I have a regex pattern of pattern = "\\d+(?:[.,]\\d+)*\\s*mu\\b|\\b(?:kinetin|zeatin)\\b"
I have a function to find matches in a data frame (this function was given to me so it might not make sense to my pattern)
find.all.matches <- function(search.col,pattern){
captured <- str_match_all(search.col,pattern = pattern)
t <- lapply(captured, str_trim)
t2 <- lapply(t, function(x) gsub("[^a-z]","",x))
t3 <- sapply(t2, unique)
t4 <- lapply(t3, toString)
found.col <- unlist(t4)
return(found.col)
}
To find matches, I am using the chunk of code below and then I am adding the matches to a column in the data frame.

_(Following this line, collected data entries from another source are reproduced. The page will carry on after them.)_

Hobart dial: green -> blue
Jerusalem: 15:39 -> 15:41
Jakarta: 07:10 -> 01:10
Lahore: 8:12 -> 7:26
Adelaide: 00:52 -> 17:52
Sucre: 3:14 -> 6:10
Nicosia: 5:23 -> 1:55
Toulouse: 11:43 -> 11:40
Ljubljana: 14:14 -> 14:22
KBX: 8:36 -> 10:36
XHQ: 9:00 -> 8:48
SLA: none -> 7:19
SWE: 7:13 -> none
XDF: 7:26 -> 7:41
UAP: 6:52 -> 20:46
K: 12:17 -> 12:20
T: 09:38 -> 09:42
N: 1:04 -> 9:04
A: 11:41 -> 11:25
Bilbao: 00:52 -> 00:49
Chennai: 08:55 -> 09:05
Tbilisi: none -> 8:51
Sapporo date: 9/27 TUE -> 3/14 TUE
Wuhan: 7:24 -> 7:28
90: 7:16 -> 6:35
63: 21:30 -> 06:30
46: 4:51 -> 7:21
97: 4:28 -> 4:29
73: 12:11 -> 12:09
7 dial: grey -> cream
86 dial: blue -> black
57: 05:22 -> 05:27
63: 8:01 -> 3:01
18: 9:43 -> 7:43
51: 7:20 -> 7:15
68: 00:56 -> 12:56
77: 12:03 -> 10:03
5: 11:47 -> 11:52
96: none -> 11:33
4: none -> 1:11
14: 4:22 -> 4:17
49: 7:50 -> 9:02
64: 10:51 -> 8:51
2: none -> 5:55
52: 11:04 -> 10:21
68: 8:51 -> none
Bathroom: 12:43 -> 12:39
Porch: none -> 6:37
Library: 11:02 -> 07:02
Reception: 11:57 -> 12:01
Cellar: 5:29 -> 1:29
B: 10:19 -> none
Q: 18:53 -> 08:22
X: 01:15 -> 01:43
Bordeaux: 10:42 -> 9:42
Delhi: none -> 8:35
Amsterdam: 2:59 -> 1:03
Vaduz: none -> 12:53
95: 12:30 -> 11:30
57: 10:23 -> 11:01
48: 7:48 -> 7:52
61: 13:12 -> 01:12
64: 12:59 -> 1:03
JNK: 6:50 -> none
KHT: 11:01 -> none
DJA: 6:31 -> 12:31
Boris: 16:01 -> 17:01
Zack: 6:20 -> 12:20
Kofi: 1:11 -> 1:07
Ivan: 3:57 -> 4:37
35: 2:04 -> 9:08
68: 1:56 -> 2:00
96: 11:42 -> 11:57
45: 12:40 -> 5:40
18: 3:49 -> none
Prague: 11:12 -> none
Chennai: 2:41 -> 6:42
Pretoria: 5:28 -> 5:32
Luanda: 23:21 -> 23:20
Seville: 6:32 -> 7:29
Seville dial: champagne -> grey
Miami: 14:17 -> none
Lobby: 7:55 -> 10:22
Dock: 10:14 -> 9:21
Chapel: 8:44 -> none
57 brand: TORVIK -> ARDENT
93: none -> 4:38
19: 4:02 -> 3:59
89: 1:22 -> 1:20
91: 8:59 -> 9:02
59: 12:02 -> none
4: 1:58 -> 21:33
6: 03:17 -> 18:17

testing <- find.all.matches(search.col = all_data_1gen$abstract_l,
pat = pattern)
all_data_1gen$testing_matches <- testing
The pattern is pulling out basically only mu, kinetin and zeatin but in regex101: https://regex101.com/r/77oi0A/1 it shows my regex pattern pulling out amounts (which is what I need). Is the function the issue or the pattern the issue and how would I fix this?
Here's my string:
high-frequency somatic embryogenesis was achieved from an embryogenic cell suspension culture of acanthopanax koreanum nakai. stem segments were cultured on murashige and skoog (ms) medium containing auxins and cytokinins. opaque and friable embryogenic callus formed on ms medium with 4.5 mu m 2,4-dichlorophenoxyacetic acid (2,4-d) and 2.0 mu m kinetin or zeatin, but was highest on medium containing 4.5 mu m 2,4-d alone.